Donald Trump’s New York Primary Win Changed Nothing
Before we begin debunking, let’s start with the obvious: It was undoubtedly a good night for Trump and unsurprisingly so, as NR’s Henry Olsen predicted on election eve. Trump looks to have taken 90 delegates and 60 percent of the vote, somewhat better than projections, although most election-eve forecasts had him taking at least 85 or so of New York’s 95 delegates (Olsen had him pegged for 87). But despite his victory, Trump got only a very modest bump from New York last night. And despite the breathless TV and print commentary from our New York–centered media, he still faces huge obstacles if he wants to get a sufficient number of delegates to be nominated on the first ballot. And if he is not nominated on the first ballot, given Cruz’s wildly successful delegate strategy, it is unlikely he will be nominated at all. In fact, according to the analysis of the widely-respected 538.com, Trump actually fell just short of the number of delegates he needed in New York to put himself on the path to the magic number of 1,237.

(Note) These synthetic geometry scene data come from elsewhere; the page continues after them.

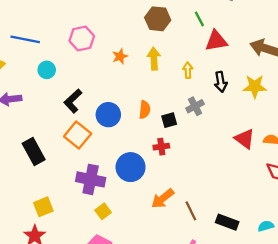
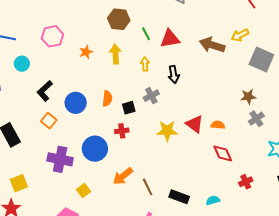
green line: (199, 19) -> (146, 34), moved
yellow star: (255, 86) -> (167, 131), moved
orange square: (78, 135) -> (49, 121), size x0.7
yellow square: (103, 211) -> (83, 191), moved

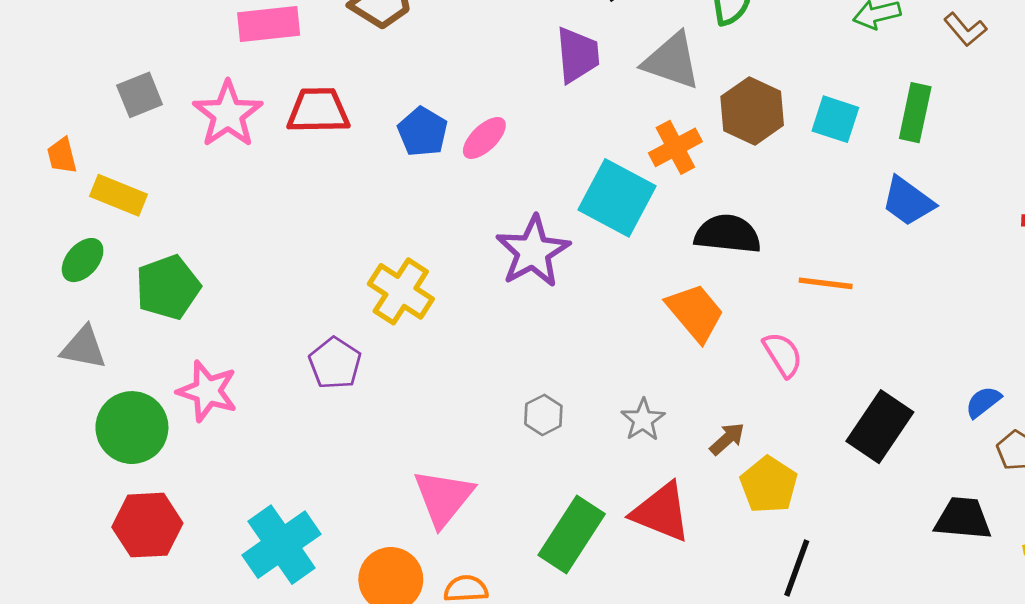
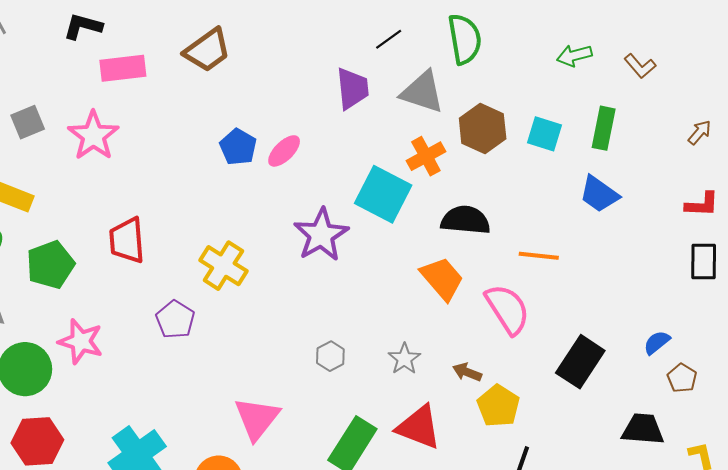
red trapezoid: (318, 111) -> (127, 240), moved, turned -93
pink semicircle: (783, 355) -> (508, 309), size x1.5
brown arrow: (727, 439) -> (467, 372), turned -116

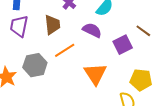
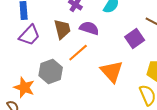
purple trapezoid: (19, 26) -> (29, 35), turned -140
purple semicircle: (92, 30) -> (89, 28), moved

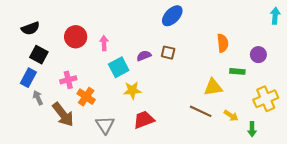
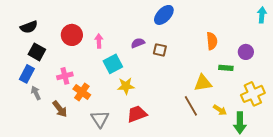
purple semicircle: (144, 56) -> (138, 43), moved
brown line: (201, 111) -> (191, 106), turned 35
brown arrow: (63, 114) -> (60, 109), size x0.7
green arrow: (252, 129) -> (240, 123), size x1.5

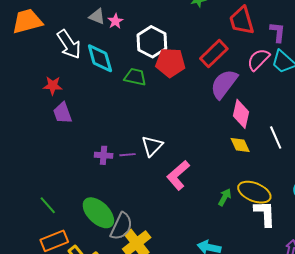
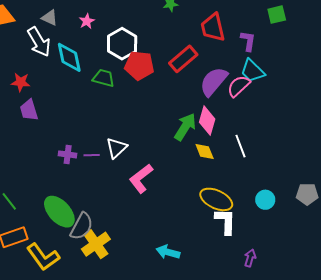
gray triangle: (97, 16) -> (50, 18), moved
pink semicircle: (258, 60) -> (239, 86), moved
purple semicircle: (224, 84) -> (214, 81), moved
green arrow: (225, 197) -> (185, 127), moved, size x1.6

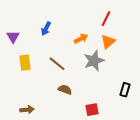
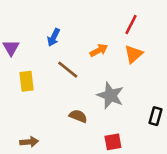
gray star: (94, 61) -> (110, 95), moved, turned -30
brown line: (57, 64) -> (68, 70), moved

And, though he should have a good week next week when Connecticut, Delaware, Maryland, Pennsylvania, and Rhode Island vote, he will need a New York–level performance, not just a victory, if he wants to substantially improve his nomination odds. New York and the five states voting next Tuesday are all part of the Democrats’ “blue wall.” Democrats have won all of these states in each of the last six elections. Only one of these states (Pennsylvania) has given more than 45 percent of its vote to the GOP candidate in any of the last six elections. New York and Rhode Island have never even given 40 percent to GOP candidates during this time.
It will be a major surprise if Trump loses any of the April 26 “Acela corridor” states. In fact, the 538.com base projections, which still have Trump coming up almost 80 delegates short of the 1,237 he will need for a first-ballot nomination, project that he will easily win almost all of the delegates in these states next week. If Cruz (whom, full disclosure, I have endorsed), or even the delusional John Kasich, were to somehow surprise him, most likely in Pennsylvania or Maryland, it would constitute a major setback for Trump.
Even in a best-case scenario for Trump, he can probably gain no more than ten or 15 delegates above current projections, still leaving him far off pace to clinch the nomination. On the downside, if he unexpectedly loses anywhere on April 26, his path to 1,237 delegates is almost certainly foreclosed. An April 26 sweep is already priced into Trump’s stock. The real final charge for the nomination begins not next week in the Northeast, but the following week in Indiana, the first of the final ten states to vote on ground that is much more favorable to Cruz. In fact, Cruz is favored in most of the last ten states, with only New Jersey and (narrowly) California falling into the Trump column.